Relieved by another DMAT, the team restocked its supplies and was repositioned to Baton Rouge, where they worked with several other DMAT teams, the Louisiana Department of Health and other agencies to establish a 175-bed field hospital in a sports arena at Louisiana State University. A second hospital, with an additional 400 beds, was set up nearby.
“We provided a significant amount of direct patient care and also played a lead role in the coordination and management of the field hospital,” says Mark Shah, MD, Medical Director for NMDMAT and a faculty member in the UNM Department of Emergency Medicine. Providing leadership for an operation of this magnitude is no small feat. The field hospital at LSU was perhaps the largest field hospital ever established, says Richards.

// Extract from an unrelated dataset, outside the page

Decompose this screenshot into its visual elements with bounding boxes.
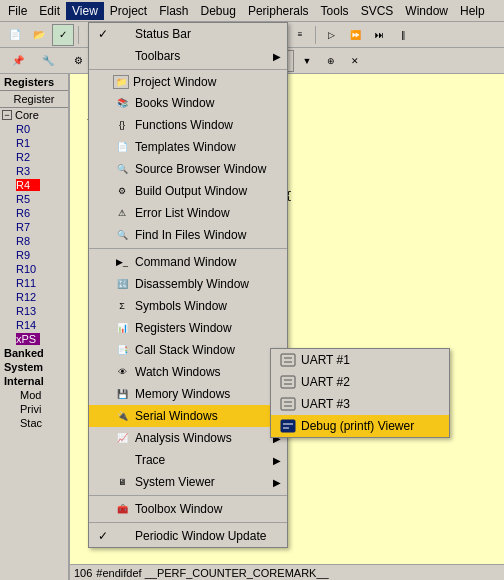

Due to the extensive experience and deployment history of the NMDMAT, the team was a logical choice to assume a leadership role. It has been responding to medical disasters since it was established in 1984, as one of the first teams in the National Disaster Medical System and the first DMAT in the western US.

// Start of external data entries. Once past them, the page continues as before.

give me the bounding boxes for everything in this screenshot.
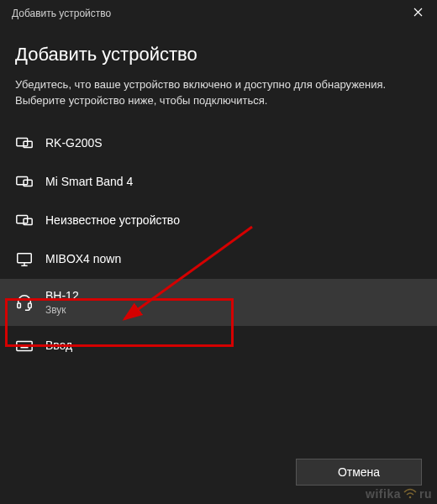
device-list: RK-G200S Mi Smart Band 4 Неизвестное уст… (0, 124, 437, 365)
content: Добавить устройство Убедитесь, что ваше … (0, 27, 437, 365)
svg-rect-10 (29, 303, 32, 308)
svg-point-18 (409, 496, 412, 499)
monitor-icon (15, 250, 34, 269)
wifi-icon (403, 488, 417, 500)
watermark: wifika ru (366, 487, 432, 501)
cancel-button[interactable]: Отмена (296, 459, 422, 486)
titlebar: Добавить устройство (0, 0, 437, 27)
instructions-text: Убедитесь, что ваше устройство включено … (15, 77, 422, 109)
keyboard-icon (15, 336, 34, 354)
device-subtitle: Звук (45, 304, 79, 316)
device-item[interactable]: Неизвестное устройство (0, 202, 437, 240)
device-name: Mi Smart Band 4 (45, 175, 133, 189)
device-item-selected[interactable]: BH-12 Звук (0, 279, 437, 327)
display-icon (15, 134, 34, 153)
display-icon (15, 212, 34, 230)
device-name: MIBOX4 nown (45, 252, 121, 266)
close-button[interactable] (398, 0, 437, 27)
device-name: Неизвестное устройство (45, 213, 180, 228)
headset-icon (15, 293, 34, 312)
watermark-text-right: ru (419, 487, 432, 501)
device-item[interactable]: Ввод (0, 326, 437, 365)
device-name: BH-12 (45, 289, 79, 303)
device-item[interactable]: Mi Smart Band 4 (0, 163, 437, 202)
device-item[interactable]: RK-G200S (0, 124, 437, 163)
close-icon (413, 8, 423, 19)
watermark-text-left: wifika (366, 487, 401, 501)
svg-rect-0 (17, 138, 28, 145)
page-title: Добавить устройство (15, 44, 422, 66)
display-icon (15, 173, 34, 192)
footer: Отмена (296, 459, 422, 486)
svg-rect-6 (18, 253, 32, 262)
svg-rect-4 (17, 215, 28, 223)
svg-rect-2 (17, 176, 28, 184)
device-item[interactable]: MIBOX4 nown (0, 240, 437, 279)
device-name: Ввод (45, 339, 72, 353)
window-title: Добавить устройство (12, 8, 111, 19)
device-name: RK-G200S (45, 136, 103, 150)
svg-rect-9 (18, 303, 21, 308)
svg-rect-11 (17, 342, 32, 351)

There are 51 teams across the country, but only 10 are classified as Level I teams. This means that only the New Mexico team—and nine others—are completely self-contained when they deploy, says Richards. “We have a full supply of equipment and a full roster of 35 people when we deploy.” The team brings its own tents, communication equipment, generators, water, food, and medical supplies. Usually team members arrive at a disaster via commercial airliner, while the supplies are brought in three large trucks.

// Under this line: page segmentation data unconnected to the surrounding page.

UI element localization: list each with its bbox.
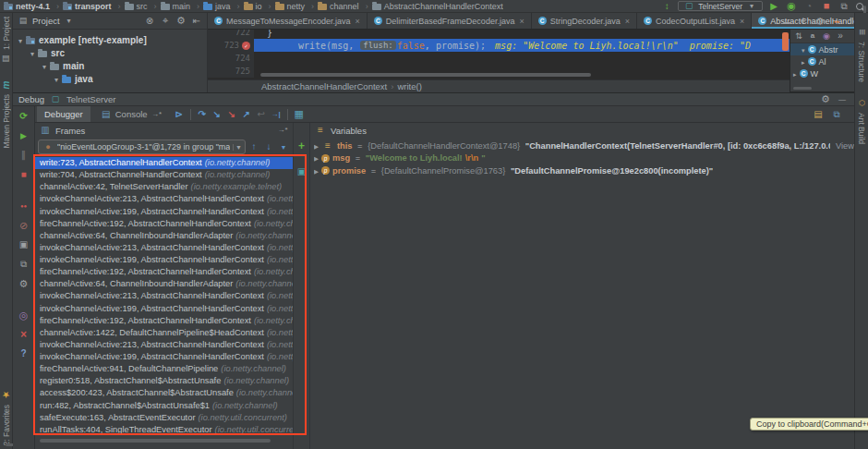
stop-button[interactable] — [820, 0, 833, 13]
gutter-cell[interactable]: 723 — [208, 39, 254, 52]
project-tree-item[interactable]: example [netty-example] — [13, 33, 207, 46]
close-tab-icon[interactable]: × — [740, 17, 744, 26]
editor-tab[interactable]: DelimiterBasedFrameDecoder.java × — [368, 13, 532, 29]
run-configuration-select[interactable]: TelnetServer — [678, 1, 763, 11]
code-editor[interactable]: 722 } 723 write(msg, flush:false, promis… — [208, 30, 790, 79]
variables-view-icon[interactable] — [812, 108, 825, 121]
close-tab-icon[interactable]: × — [625, 17, 630, 26]
stack-frame-row[interactable]: fireChannelActive:192, AbstractChannelHa… — [35, 315, 293, 327]
hide-tabs-icon[interactable] — [780, 15, 793, 28]
variable-row-this[interactable]: this = {DefaultChannelHandlerContext@174… — [314, 140, 854, 152]
chevron-down-icon[interactable]: ▼ — [233, 144, 242, 151]
stack-frame-row[interactable]: invokeChannelActive:199, AbstractChannel… — [35, 303, 293, 315]
new-watch-icon[interactable] — [295, 140, 308, 152]
profile-button[interactable] — [802, 0, 815, 13]
expand-arrow-icon[interactable] — [802, 45, 805, 55]
chevron-down-icon[interactable] — [63, 15, 76, 28]
more-icon[interactable] — [834, 30, 847, 42]
mute-breakpoints-icon[interactable] — [18, 219, 30, 232]
view-breakpoints-icon[interactable] — [18, 200, 30, 212]
stack-frame-row[interactable]: invokeChannelActive:199, AbstractChannel… — [35, 351, 293, 363]
expand-arrow-icon[interactable] — [30, 48, 34, 58]
hide-window-icon[interactable] — [836, 93, 849, 106]
stack-frame-row[interactable]: invokeChannelActive:199, AbstractChannel… — [35, 206, 293, 218]
sort-icon[interactable] — [792, 30, 805, 42]
sidebar-tab-project[interactable]: 1: Project — [0, 17, 13, 66]
stack-frame-row[interactable]: channelActive:1422, DefaultChannelPipeli… — [35, 327, 293, 339]
stack-frame-row[interactable]: runAllTasks:404, SingleThreadEventExecut… — [35, 424, 293, 436]
restore-watches-icon[interactable] — [295, 165, 308, 178]
help-icon[interactable] — [18, 347, 30, 360]
breadcrumb-item[interactable]: AbstractChannelHandlerContext — [372, 2, 503, 11]
hide-panel-icon[interactable] — [190, 15, 203, 28]
step-over-icon[interactable] — [196, 108, 209, 121]
settings-icon[interactable] — [18, 277, 30, 290]
stack-frame-row[interactable]: invokeChannelActive:213, AbstractChannel… — [35, 339, 293, 351]
run-button[interactable] — [767, 0, 780, 13]
editor-tab[interactable]: StringDecoder.java × — [532, 13, 637, 29]
frames-hscrollbar[interactable] — [40, 439, 271, 443]
show-execution-point-icon[interactable] — [173, 108, 186, 121]
scroll-to-source-icon[interactable] — [159, 15, 172, 28]
sidebar-tab-ant-build[interactable]: Ant Build — [855, 97, 868, 144]
expand-arrow-icon[interactable] — [314, 141, 319, 151]
breadcrumb-method[interactable]: write() — [397, 81, 421, 91]
stack-frame-row[interactable]: register0:518, AbstractChannel$AbstractU… — [35, 375, 293, 387]
stack-frame-row[interactable]: access$200:423, AbstractChannel$Abstract… — [35, 387, 293, 399]
editor-settings-icon[interactable] — [814, 15, 826, 28]
previous-frame-icon[interactable] — [247, 140, 260, 153]
variable-row-msg[interactable]: msg = "Welcome to Liyh.local!\r\n" — [314, 152, 854, 165]
project-tree-item[interactable]: main — [13, 59, 207, 72]
restore-layout-button[interactable] — [838, 0, 850, 13]
structure-hscrollbar[interactable] — [793, 87, 812, 90]
editor-vscrollbar[interactable] — [782, 32, 789, 51]
close-tab-icon[interactable]: × — [356, 17, 360, 26]
tab-debugger[interactable]: Debugger — [37, 106, 90, 122]
stack-frame-row[interactable]: channelActive:42, TelnetServerHandler(io… — [35, 181, 293, 193]
annotations-toggle-icon[interactable] — [830, 15, 843, 28]
pin-tab-icon[interactable] — [18, 309, 30, 322]
gutter-cell[interactable]: 725 — [208, 65, 254, 78]
breadcrumb-item[interactable]: netty — [275, 2, 319, 11]
breadcrumb-item[interactable]: channel — [318, 2, 372, 11]
editor-hscrollbar[interactable] — [260, 73, 591, 77]
evaluate-expression-icon[interactable] — [293, 108, 306, 121]
restore-layout-icon[interactable] — [18, 258, 30, 271]
sidebar-tab-structure[interactable]: 7: Structure — [855, 26, 868, 82]
hide-frames-filter-icon[interactable] — [277, 140, 290, 153]
expand-arrow-icon[interactable] — [802, 57, 805, 67]
collapse-all-icon[interactable] — [143, 15, 156, 28]
variable-row-promise[interactable]: promise = {DefaultChannelPromise@1763} "… — [314, 164, 854, 177]
stack-frame-row[interactable]: invokeChannelActive:213, AbstractChannel… — [35, 193, 293, 205]
expand-arrow-icon[interactable] — [793, 69, 797, 79]
vcs-update-icon[interactable] — [660, 0, 673, 13]
structure-item[interactable]: W — [790, 67, 854, 79]
project-tree-item[interactable]: src — [13, 46, 207, 59]
thread-dump-icon[interactable] — [18, 238, 30, 251]
project-tree-item[interactable]: java — [13, 72, 207, 85]
sort-alpha-icon[interactable] — [806, 30, 819, 42]
breadcrumb-item[interactable]: main — [161, 2, 204, 11]
stack-frame-row[interactable]: run:482, AbstractChannel$AbstractUnsafe$… — [35, 400, 293, 412]
debug-title[interactable]: Debug — [18, 94, 44, 104]
expand-arrow-icon[interactable] — [314, 166, 319, 176]
step-out-icon[interactable] — [240, 108, 253, 121]
force-step-into-icon[interactable] — [225, 108, 238, 121]
stack-frame-row[interactable]: invokeChannelActive:199, AbstractChannel… — [35, 254, 293, 266]
visibility-icon[interactable] — [820, 30, 833, 42]
stack-frame-row[interactable]: invokeChannelActive:213, AbstractChannel… — [35, 290, 293, 302]
stack-frame-row[interactable]: fireChannelActive:941, DefaultChannelPip… — [35, 363, 293, 375]
stack-frame-row[interactable]: fireChannelActive:192, AbstractChannelHa… — [35, 218, 293, 230]
structure-item[interactable]: Abstr — [790, 43, 854, 55]
view-link[interactable]: View — [836, 141, 854, 151]
breadcrumb-item[interactable]: netty-4.1 — [4, 2, 63, 11]
step-into-icon[interactable] — [211, 108, 223, 121]
breadcrumb-class[interactable]: AbstractChannelHandlerContext — [261, 81, 387, 91]
gutter-cell[interactable]: 722 — [208, 30, 254, 39]
resume-icon[interactable] — [18, 129, 30, 142]
frames-list[interactable]: write:723, AbstractChannelHandlerContext… — [35, 156, 293, 436]
stack-frame-row[interactable]: write:704, AbstractChannelHandlerContext… — [35, 169, 293, 181]
drop-frame-icon[interactable] — [255, 108, 268, 121]
thread-selector[interactable]: "nioEventLoopGroup-3-1"@1,729 in group "… — [38, 140, 246, 154]
structure-item[interactable]: Al — [790, 55, 854, 67]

The NMDMAT is actually composed of about 160 people from around the state, but usually only 35 members are called upon for any given disaster response. Members include physicians , nurses, pharmacists, emergency medical technicians, as well as administrative, security, safety , logistics and communications personnel.
Team members come from communities across the state, which is important because it allows the team to activate members without putting excessive demands on any particular community or hospital. “This is really New Mexico’s team,” says Richards. It’s a partnership between all of the state’s health care professionals and facilities, the business community and the community at large.
Since its inception, the team has responded to hurricanes, fires (including the Cerro Grande Fire in Los Alamos), tropical storms, floods, earthquakes and terrorist attacks. In September 2001, the team sent personnel to both the Pentagon and World Trade Center sites. With 23 deployments to date, the NMDMAT has proven to be a vital resource to the state and nation.